▸ PROBLEM DESCRIPTION
The lines to return are those below that contain the word "vous".

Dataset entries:
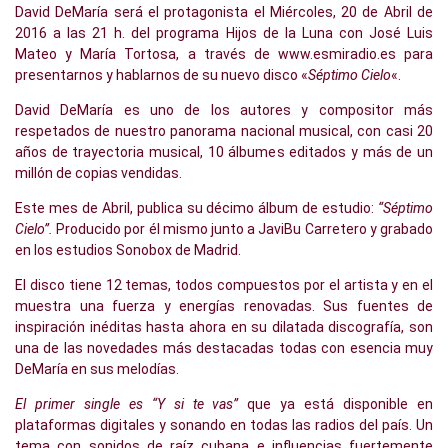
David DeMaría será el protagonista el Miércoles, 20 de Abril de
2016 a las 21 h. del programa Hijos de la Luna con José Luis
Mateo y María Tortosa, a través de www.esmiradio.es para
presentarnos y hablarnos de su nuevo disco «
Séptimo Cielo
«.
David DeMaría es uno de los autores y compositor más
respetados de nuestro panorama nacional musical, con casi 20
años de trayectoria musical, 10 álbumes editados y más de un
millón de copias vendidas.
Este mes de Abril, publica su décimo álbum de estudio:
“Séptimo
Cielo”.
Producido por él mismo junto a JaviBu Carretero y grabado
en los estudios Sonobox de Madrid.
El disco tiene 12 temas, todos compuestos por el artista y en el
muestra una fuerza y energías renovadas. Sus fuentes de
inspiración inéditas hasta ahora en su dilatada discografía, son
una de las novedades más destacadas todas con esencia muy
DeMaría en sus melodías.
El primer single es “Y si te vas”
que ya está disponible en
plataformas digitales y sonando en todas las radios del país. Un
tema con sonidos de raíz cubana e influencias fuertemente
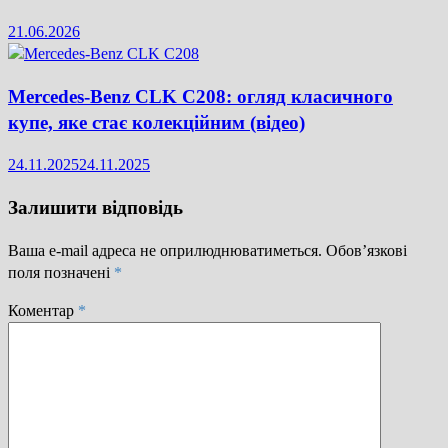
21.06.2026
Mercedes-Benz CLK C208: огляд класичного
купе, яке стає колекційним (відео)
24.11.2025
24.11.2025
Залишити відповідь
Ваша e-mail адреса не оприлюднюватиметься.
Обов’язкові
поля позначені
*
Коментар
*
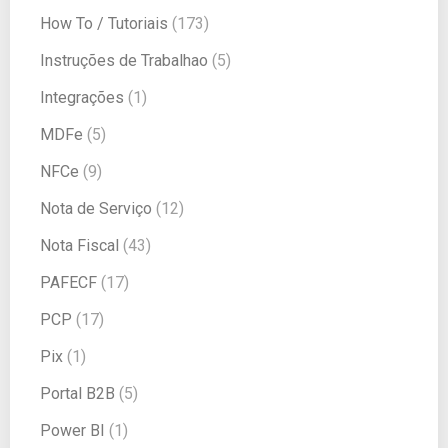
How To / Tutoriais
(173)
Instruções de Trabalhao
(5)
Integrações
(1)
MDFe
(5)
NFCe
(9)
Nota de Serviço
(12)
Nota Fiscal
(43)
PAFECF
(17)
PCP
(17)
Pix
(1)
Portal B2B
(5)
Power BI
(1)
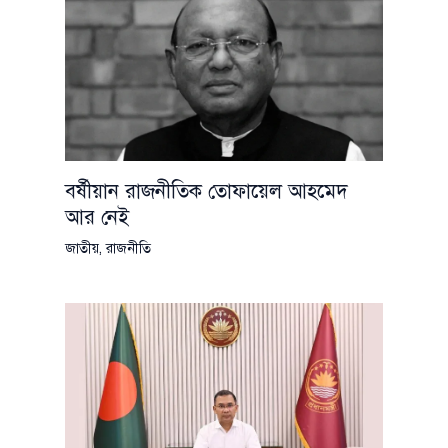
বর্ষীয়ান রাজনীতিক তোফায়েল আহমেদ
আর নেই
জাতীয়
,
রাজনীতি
* * *
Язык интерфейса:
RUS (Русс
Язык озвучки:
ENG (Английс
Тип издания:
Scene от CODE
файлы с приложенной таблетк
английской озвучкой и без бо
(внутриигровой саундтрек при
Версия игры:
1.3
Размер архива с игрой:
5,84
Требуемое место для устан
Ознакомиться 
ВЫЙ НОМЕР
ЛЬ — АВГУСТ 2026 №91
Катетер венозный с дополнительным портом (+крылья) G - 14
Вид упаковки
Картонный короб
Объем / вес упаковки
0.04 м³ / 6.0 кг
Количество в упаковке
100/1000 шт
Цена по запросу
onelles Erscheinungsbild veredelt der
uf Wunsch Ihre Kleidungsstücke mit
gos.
--
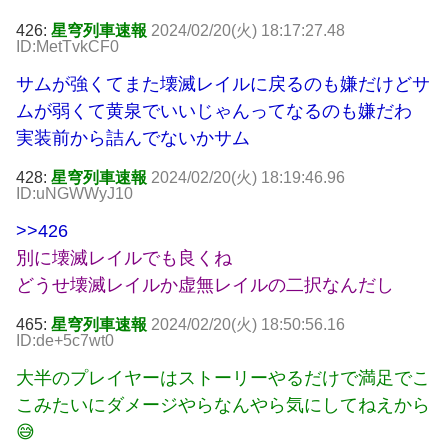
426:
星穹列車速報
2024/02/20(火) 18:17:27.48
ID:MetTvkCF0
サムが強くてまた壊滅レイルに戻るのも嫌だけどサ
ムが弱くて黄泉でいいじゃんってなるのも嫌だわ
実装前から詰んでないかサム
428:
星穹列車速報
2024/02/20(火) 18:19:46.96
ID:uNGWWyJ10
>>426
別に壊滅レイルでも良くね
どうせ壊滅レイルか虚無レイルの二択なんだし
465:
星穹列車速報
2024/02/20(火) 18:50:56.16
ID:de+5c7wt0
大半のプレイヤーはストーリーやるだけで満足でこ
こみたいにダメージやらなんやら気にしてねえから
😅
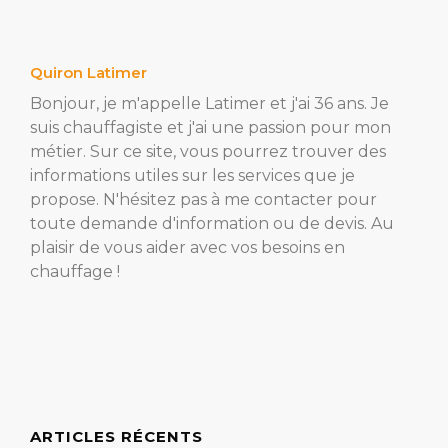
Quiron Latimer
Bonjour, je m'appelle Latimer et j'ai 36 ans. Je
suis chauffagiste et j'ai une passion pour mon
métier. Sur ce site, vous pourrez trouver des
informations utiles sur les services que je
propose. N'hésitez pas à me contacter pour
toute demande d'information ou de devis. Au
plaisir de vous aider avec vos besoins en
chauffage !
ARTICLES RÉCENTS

▸ ANSWER FOR THIS EXERCISE
métier. Sur ce site, vous pourrez trouver des
plaisir de vous aider avec vos besoins en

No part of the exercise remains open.